Today, if you are hired by a frontier AI lab to do machine learning research, then odds are you are already competent enough to do high-quality research elsewhere.

Of course, you can try to do alignment work outside the labs, but for the labs to actually adopt that work there need to be actual alignment researchers inside the labs to take the results of that work and apply it into their products. If that work gets done but none of the organizations building AGI do anything about it, then it's effectively wasted.

[-]Joe Rogero3mo54

Anthropic is indeed trying. Unfortunately, they are not succeeding, and they don't appear to be on track to notice this fact and actually stop.

If Anthropic does not keep up with the reckless scaling of e.g. OpenAI, they will likely cease to attract investment and wither on the vine. But aligning superintelligence is harder than building it. A handful of alignment researchers working alongside capabilities folks aren't going to cut it. Anthropic cannot afford to delay scaling; even if their alignment researchers advised against training the next model, Anthropic could not afford to heed them for long.

I'm primarily talking about the margin when I advise folks not to go work at Anthropic, but even if the company had literally zero dedicated alignment researchers, I question the claim that the capabilities folks would be unable to integrate publicly available alignment research. If they had a Manual of Flawless Alignment produced by diligent outsiders, they could probably use it. (Though even then, we would not be safe, since some labs would inevitably cut corners.)

I think the collective efforts of humanity can produce such a Manual given time. But in the absence of such a Manual, scaling is suicide. If Anthropic builds superintelligence at approximately the same velocity as everyone else while trying really really hard to align it, everyone dies anyway.

[-]307th3mo9-11

I really disagree with this piece and others like it. I think there's a selectively applied fatalism about frontier labs that is entirely unwarranted. Some examples of this selective fatalism:

> Each lab’s emphasis on alignment varies, but none are on track to solve the hard problems, or to prevent these machines from growing irretrievably incompatible with human life.

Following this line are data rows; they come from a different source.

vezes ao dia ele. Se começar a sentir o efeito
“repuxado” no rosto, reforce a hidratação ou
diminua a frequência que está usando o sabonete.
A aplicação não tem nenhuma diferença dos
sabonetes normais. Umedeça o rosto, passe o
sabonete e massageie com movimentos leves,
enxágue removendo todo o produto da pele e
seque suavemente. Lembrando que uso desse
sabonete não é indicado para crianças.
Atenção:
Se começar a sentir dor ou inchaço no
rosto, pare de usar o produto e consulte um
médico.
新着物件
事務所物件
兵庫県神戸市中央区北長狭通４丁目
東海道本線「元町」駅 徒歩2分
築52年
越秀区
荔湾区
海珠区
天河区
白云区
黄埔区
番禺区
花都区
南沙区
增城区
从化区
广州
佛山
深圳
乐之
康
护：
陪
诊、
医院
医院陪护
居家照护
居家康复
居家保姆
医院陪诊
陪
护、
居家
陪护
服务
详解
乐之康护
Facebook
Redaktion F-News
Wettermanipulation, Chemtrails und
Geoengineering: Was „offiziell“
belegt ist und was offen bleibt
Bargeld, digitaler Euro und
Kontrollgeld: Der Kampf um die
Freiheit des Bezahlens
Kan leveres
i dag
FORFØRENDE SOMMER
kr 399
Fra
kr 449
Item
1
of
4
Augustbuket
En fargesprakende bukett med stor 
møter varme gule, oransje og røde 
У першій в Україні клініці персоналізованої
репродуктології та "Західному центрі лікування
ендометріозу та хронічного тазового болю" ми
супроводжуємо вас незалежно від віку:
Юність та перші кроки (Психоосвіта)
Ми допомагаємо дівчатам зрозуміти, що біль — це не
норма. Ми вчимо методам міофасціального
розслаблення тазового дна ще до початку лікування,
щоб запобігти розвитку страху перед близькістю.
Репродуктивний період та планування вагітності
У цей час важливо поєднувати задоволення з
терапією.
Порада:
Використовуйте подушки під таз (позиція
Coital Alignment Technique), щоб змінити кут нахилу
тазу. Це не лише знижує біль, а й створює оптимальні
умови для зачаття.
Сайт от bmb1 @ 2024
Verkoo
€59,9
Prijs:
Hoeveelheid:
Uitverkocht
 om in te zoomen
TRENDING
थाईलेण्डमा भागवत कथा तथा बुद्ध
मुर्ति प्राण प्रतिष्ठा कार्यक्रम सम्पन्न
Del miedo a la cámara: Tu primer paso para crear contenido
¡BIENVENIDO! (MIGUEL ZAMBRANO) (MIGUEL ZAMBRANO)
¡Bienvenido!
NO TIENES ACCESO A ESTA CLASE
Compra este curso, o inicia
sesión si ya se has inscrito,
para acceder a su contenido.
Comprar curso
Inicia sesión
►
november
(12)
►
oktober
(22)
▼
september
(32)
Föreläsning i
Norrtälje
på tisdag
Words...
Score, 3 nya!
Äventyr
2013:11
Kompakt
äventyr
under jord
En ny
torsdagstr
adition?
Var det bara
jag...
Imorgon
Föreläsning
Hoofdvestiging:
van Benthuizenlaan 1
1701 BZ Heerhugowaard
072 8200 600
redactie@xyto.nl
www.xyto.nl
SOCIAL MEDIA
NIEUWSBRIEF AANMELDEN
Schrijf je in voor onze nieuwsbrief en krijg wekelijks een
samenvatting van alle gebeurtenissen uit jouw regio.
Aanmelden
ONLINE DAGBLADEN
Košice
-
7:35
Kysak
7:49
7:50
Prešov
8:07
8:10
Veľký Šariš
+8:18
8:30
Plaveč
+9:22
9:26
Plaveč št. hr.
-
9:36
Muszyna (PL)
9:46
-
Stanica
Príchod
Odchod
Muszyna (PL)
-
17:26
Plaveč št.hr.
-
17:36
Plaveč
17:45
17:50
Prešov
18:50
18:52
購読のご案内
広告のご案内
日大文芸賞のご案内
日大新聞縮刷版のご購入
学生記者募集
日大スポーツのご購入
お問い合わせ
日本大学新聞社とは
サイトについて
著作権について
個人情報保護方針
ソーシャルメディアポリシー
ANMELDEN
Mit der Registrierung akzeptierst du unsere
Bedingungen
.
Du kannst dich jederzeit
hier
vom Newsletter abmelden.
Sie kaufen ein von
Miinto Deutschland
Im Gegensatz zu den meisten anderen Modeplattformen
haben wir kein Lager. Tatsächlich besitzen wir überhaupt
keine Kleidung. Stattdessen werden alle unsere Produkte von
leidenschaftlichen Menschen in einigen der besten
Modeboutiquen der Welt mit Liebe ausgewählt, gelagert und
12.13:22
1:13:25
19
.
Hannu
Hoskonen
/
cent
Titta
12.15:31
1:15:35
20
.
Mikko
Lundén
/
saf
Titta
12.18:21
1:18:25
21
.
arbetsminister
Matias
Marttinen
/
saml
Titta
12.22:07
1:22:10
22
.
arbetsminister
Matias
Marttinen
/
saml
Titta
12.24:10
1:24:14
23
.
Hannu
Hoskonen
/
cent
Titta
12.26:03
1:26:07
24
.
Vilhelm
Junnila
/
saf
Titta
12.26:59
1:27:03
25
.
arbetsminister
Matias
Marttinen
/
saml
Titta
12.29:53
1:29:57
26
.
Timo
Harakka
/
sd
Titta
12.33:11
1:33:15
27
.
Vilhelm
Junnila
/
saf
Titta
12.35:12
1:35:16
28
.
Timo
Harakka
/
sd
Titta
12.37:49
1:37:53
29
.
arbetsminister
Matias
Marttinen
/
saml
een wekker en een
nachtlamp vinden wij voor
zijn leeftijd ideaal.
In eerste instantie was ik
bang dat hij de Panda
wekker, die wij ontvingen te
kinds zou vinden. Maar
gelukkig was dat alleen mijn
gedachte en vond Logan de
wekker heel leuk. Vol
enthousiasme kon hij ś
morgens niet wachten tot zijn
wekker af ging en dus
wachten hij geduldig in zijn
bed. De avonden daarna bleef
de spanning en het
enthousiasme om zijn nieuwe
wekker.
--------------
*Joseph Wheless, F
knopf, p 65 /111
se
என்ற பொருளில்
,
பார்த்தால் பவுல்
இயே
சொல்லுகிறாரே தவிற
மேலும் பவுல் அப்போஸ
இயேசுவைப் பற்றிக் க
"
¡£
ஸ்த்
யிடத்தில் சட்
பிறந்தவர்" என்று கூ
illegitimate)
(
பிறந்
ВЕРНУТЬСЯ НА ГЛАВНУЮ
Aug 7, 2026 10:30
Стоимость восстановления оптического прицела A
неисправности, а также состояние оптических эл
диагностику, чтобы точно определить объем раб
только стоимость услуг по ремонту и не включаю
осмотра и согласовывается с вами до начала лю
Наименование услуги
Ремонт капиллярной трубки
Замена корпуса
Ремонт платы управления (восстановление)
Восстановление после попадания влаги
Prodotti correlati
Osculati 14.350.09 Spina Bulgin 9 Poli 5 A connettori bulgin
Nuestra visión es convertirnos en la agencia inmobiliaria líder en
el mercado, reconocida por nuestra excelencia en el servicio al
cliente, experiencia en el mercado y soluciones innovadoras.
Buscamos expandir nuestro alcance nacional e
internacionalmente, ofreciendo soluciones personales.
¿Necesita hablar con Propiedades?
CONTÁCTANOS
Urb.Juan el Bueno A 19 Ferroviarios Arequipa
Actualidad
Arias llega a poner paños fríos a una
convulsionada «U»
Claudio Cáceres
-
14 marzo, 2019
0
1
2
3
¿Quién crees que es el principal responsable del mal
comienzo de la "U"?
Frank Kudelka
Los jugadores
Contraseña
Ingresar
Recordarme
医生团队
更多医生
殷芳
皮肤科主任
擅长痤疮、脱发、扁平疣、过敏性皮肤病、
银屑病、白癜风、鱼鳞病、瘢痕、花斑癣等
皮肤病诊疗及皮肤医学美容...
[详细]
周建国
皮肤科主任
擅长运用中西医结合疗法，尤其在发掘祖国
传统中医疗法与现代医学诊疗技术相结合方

The entire argument for avoiding frontier labs falls apart if you admit even a 20% likelihood that frontier labs will create aligned superintelligence, because that 20% likelihood implies that a motivated person joining could push it upwards, which would then be an incomprehensibly beneficial and heroic thing for that person to do.

> I don’t expect the marginal extra researcher to substantially improve these odds, even if they manage to resist the oppressive weight of subtle and unsubtle incentives.

Why not? And, why would they have to substantially improve these odds? Pushing the odds from 20% to 20.01% would be an incredible accomplishment for one person.

> The claim: Working within a lab can position a safety-conscious individual to influence the course of that lab’s decisions.

> My assessment: I admit I have a hard time steelmanning this case. It seems straightforwardly true that no individual entering the field right now will be meaningfully positioned to slow the development of superhuman AI from inside a lab.

A group is composed of people. The specific beliefs of the people in that group will be important for deciding what that group does.

If you shake off the fatalism and look at things clearly, you should realize: joining a frontier lab is an incredible opportunity to make things go better. If anyone has the skills to go for it I highly recommend they gather their courage and do so.

[-]Mass_Driver3mo41

I suspect Joe would agree with me that the current odds that AI developers solve superalignment are significantly less than 20%.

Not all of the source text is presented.